Diese überraschende Steigerung kam im selben Jahr wie die Veröffentlichung des üppigen Clips "APES**T" von Jay-Z und Beyoncé, der im Museum gedreht wurde und kurze Zeit später das Internet im Sturm eroberte. Und das ist sicherlich kein Zufall. In seiner Pressemitteilung anerkennt der Louvre, dass das Video des amerikanischen Paares neben dem Erfolg ihrer temporären Ausstellung über den Maler Delacroix und der jüngsten Wiederbelebung des Tourismus in Frankreich, massgeblich zu diesem Besucherzuwachs beigetragen hat.

Im Clip vereinen sich die beeindruckende Architektur des Museums und viele emblematische Werke – wie Leonardo da Vincis Mona Lisa – auf einem Hintergrund antikolonialistischer Kämpfe und einer Ode an die schwarze Kultur und ihre unterrepräsentierten Künstler in der Kunstwelt.

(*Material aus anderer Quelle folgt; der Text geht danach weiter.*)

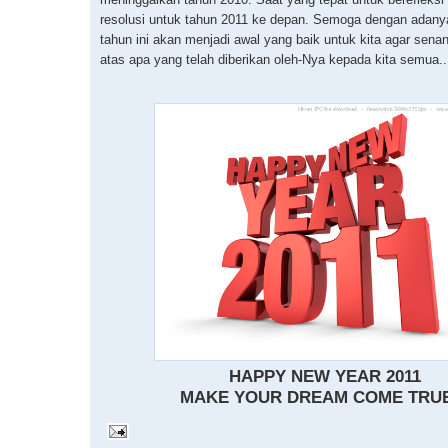
resolusi untuk tahun 2011 ke depan. Semoga dengan adany
tahun ini akan menjadi awal yang baik untuk kita agar sena
atas apa yang telah diberikan oleh-Nya kepada kita semua..
HAPPY NEW YEAR 2011
MAKE YOUR DREAM COME TRUE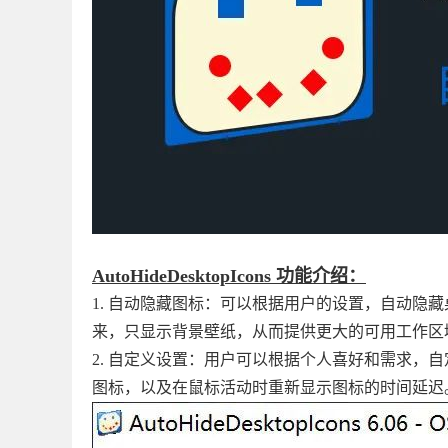
AutoHideDesktopIcons 功能介绍：
1. 自动隐藏图标：可以根据用户的设置，自动隐
来，只显示背景壁纸，从而提供更大的可用工作区
2. 自定义设置：用户可以根据个人喜好和需求，自定义 A
图标，以及在鼠标活动时重新显示图标的时间延迟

Um auf der Erfolgswelle des Songs zu schwimmen, bietet das Louvre sogar einen Rundgang an, der sich den in dem Clip erscheinenden Werken widmet.

Sicherlich kam der Besucherzuwachs aber auch dank vieler anderer Faktoren zustande – wie zum Beispiel der Renovierung des Haupteingangs unter der Pyramide und der Schaffung von "Direkteinlass"-Tickets, mit denen lediglich 30 Minuten Wartezeit verbunden sind. Vor allem aber war es der Clip von Jay-Z und Beyoncé, der sowohl Touristen als auch Neugierige dazu verführte, sich den Ort genauer ansehen zu wollen. Popkultur kann manchmal eben auch Museumsinstitutionen helfen.